▶ **Action item**:
Please output exactly the run of lines that starts at the line with "hormigón que todo lo" and ends at the last line of the records below.

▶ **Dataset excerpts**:
....

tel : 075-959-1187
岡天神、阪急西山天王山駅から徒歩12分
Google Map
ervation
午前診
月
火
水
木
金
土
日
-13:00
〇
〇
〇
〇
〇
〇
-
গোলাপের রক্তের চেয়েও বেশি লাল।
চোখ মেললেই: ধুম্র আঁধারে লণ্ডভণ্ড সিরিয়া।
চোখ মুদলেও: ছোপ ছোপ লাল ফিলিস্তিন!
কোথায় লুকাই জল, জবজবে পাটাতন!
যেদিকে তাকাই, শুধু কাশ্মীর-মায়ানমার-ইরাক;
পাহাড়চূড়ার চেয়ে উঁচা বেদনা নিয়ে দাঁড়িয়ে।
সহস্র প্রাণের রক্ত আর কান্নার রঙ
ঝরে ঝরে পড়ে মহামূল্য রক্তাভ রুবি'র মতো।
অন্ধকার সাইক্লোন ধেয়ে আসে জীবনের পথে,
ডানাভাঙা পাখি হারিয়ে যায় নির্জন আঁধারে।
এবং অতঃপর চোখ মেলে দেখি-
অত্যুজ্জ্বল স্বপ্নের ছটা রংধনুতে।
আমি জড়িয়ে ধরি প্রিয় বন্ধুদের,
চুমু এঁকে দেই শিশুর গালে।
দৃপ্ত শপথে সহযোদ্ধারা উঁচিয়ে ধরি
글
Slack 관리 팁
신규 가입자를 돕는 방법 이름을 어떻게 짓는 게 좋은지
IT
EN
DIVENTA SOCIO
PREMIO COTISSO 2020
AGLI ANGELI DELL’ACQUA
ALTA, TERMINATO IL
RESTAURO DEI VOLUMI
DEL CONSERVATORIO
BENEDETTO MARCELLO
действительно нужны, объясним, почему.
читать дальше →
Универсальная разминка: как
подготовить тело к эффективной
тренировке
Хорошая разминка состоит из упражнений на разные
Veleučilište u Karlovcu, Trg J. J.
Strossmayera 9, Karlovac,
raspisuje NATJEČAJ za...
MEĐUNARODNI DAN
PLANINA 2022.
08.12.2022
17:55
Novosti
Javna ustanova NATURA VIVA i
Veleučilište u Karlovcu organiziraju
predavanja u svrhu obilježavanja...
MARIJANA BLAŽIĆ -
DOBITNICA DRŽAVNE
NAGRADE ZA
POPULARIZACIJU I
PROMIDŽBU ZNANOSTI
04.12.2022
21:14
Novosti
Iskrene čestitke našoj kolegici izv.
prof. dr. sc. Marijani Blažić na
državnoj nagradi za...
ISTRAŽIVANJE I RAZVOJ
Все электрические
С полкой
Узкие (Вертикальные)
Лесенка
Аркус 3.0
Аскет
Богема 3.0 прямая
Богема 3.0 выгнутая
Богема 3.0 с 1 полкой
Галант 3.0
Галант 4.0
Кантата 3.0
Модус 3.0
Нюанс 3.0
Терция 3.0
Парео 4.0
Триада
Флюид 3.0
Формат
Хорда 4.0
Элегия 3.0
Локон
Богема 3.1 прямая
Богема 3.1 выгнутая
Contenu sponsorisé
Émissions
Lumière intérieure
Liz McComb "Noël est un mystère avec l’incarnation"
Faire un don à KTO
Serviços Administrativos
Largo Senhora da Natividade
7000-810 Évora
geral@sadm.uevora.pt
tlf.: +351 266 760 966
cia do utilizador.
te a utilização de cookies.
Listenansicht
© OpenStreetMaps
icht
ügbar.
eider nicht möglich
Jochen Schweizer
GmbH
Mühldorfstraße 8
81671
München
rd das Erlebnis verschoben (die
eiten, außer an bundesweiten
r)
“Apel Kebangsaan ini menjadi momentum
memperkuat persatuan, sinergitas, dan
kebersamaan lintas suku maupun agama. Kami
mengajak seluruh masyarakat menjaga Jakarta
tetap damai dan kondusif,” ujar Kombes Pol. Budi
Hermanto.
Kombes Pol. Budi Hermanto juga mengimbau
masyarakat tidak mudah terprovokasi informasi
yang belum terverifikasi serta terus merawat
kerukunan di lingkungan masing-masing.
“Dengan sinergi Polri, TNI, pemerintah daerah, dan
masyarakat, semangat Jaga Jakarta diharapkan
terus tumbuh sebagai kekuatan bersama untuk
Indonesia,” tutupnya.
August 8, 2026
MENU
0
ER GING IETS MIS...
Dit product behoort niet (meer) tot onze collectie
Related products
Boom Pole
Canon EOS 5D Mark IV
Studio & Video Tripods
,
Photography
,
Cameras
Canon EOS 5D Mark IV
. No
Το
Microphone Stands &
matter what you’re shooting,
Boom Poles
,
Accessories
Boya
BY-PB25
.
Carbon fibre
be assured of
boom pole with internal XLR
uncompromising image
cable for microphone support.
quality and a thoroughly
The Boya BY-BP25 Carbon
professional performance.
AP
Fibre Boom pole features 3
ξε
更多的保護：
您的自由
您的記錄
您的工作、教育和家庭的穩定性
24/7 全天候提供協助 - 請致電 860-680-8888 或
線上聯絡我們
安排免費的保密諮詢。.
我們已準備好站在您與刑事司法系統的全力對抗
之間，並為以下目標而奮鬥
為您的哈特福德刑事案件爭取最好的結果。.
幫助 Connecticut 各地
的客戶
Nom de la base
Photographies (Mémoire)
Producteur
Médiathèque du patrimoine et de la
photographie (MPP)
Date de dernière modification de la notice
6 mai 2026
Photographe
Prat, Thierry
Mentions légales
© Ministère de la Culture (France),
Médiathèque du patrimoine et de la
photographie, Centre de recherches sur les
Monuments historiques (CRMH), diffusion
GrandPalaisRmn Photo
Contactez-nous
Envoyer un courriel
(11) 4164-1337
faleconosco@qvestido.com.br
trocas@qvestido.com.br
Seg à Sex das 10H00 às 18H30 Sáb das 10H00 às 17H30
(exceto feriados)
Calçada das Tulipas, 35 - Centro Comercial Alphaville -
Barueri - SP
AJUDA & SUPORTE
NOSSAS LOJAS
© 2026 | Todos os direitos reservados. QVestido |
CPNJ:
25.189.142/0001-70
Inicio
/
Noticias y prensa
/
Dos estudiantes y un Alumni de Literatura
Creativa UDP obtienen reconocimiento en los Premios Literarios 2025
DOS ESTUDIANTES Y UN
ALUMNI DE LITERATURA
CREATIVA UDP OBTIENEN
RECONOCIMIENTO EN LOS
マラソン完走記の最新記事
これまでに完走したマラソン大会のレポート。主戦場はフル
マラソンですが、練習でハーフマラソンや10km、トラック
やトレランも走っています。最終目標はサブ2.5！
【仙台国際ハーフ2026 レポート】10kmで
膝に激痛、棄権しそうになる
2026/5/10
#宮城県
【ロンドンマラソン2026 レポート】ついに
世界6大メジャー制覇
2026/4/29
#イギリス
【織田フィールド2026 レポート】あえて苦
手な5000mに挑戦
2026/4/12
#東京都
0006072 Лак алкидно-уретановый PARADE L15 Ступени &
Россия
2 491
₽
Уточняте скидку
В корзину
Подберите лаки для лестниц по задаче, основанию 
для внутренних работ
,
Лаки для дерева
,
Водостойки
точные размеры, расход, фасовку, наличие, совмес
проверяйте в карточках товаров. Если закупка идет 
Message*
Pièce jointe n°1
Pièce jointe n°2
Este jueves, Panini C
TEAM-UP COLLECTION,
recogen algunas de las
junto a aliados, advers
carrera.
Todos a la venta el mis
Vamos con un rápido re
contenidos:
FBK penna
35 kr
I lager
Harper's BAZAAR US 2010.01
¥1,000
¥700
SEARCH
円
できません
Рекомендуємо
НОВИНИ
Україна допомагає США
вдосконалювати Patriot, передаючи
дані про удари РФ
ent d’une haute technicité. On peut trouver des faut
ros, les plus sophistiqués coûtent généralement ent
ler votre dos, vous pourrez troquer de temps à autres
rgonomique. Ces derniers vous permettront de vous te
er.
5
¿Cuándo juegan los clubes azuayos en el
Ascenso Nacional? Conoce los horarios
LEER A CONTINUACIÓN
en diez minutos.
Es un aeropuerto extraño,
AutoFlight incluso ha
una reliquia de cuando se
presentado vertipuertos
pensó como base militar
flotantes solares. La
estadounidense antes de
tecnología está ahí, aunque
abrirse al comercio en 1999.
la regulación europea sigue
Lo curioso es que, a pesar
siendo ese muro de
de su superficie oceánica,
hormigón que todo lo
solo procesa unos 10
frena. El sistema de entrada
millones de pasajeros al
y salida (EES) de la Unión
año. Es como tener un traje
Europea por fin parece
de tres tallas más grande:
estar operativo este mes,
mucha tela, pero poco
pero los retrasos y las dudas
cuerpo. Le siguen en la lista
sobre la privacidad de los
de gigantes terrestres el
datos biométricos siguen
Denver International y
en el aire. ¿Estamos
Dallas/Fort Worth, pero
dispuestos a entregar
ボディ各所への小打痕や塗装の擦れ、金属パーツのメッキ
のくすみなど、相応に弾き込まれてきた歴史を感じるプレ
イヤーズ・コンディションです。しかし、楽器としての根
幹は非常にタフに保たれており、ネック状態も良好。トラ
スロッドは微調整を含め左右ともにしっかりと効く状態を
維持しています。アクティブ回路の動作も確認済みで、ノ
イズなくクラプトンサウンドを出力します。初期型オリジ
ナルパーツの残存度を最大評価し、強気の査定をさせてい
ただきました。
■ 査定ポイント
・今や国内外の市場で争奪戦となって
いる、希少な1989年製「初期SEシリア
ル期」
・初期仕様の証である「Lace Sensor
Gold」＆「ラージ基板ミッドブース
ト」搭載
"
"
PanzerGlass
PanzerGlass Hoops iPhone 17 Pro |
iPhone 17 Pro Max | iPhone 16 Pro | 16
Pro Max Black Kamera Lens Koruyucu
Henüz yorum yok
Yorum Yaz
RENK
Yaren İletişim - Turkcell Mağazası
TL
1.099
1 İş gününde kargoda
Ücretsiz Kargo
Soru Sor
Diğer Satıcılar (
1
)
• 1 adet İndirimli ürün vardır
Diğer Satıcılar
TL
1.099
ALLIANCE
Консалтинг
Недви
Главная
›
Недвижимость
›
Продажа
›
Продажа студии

....

▶ **Result of the task**:
hormigón que todo lo
solo procesa unos 10
frena. El sistema de entrada
millones de pasajeros al
y salida (EES) de la Unión
año. Es como tener un traje
Europea por fin parece
de tres tallas más grande:
estar operativo este mes,
mucha tela, pero poco
pero los retrasos y las dudas
cuerpo. Le siguen en la lista
sobre la privacidad de los
de gigantes terrestres el
datos biométricos siguen
Denver International y
en el aire. ¿Estamos
Dallas/Fort Worth, pero
dispuestos a entregar
ボディ各所への小打痕や塗装の擦れ、金属パーツのメッキ
のくすみなど、相応に弾き込まれてきた歴史を感じるプレ
イヤーズ・コンディションです。しかし、楽器としての根
幹は非常にタフに保たれており、ネック状態も良好。トラ
スロッドは微調整を含め左右ともにしっかりと効く状態を
維持しています。アクティブ回路の動作も確認済みで、ノ
イズなくクラプトンサウンドを出力します。初期型オリジ
ナルパーツの残存度を最大評価し、強気の査定をさせてい
ただきました。
■ 査定ポイント
・今や国内外の市場で争奪戦となって
いる、希少な1989年製「初期SEシリア
ル期」
・初期仕様の証である「Lace Sensor
Gold」＆「ラージ基板ミッドブース
ト」搭載
"
"
PanzerGlass
PanzerGlass Hoops iPhone 17 Pro |
iPhone 17 Pro Max | iPhone 16 Pro | 16
Pro Max Black Kamera Lens Koruyucu
Henüz yorum yok
Yorum Yaz
RENK
Yaren İletişim - Turkcell Mağazası
TL
1.099
1 İş gününde kargoda
Ücretsiz Kargo
Soru Sor
Diğer Satıcılar (
1
)
• 1 adet İndirimli ürün vardır
Diğer Satıcılar
TL
1.099
ALLIANCE
Консалтинг
Недви
Главная
›
Недвижимость
›
Продажа
›
Продажа студии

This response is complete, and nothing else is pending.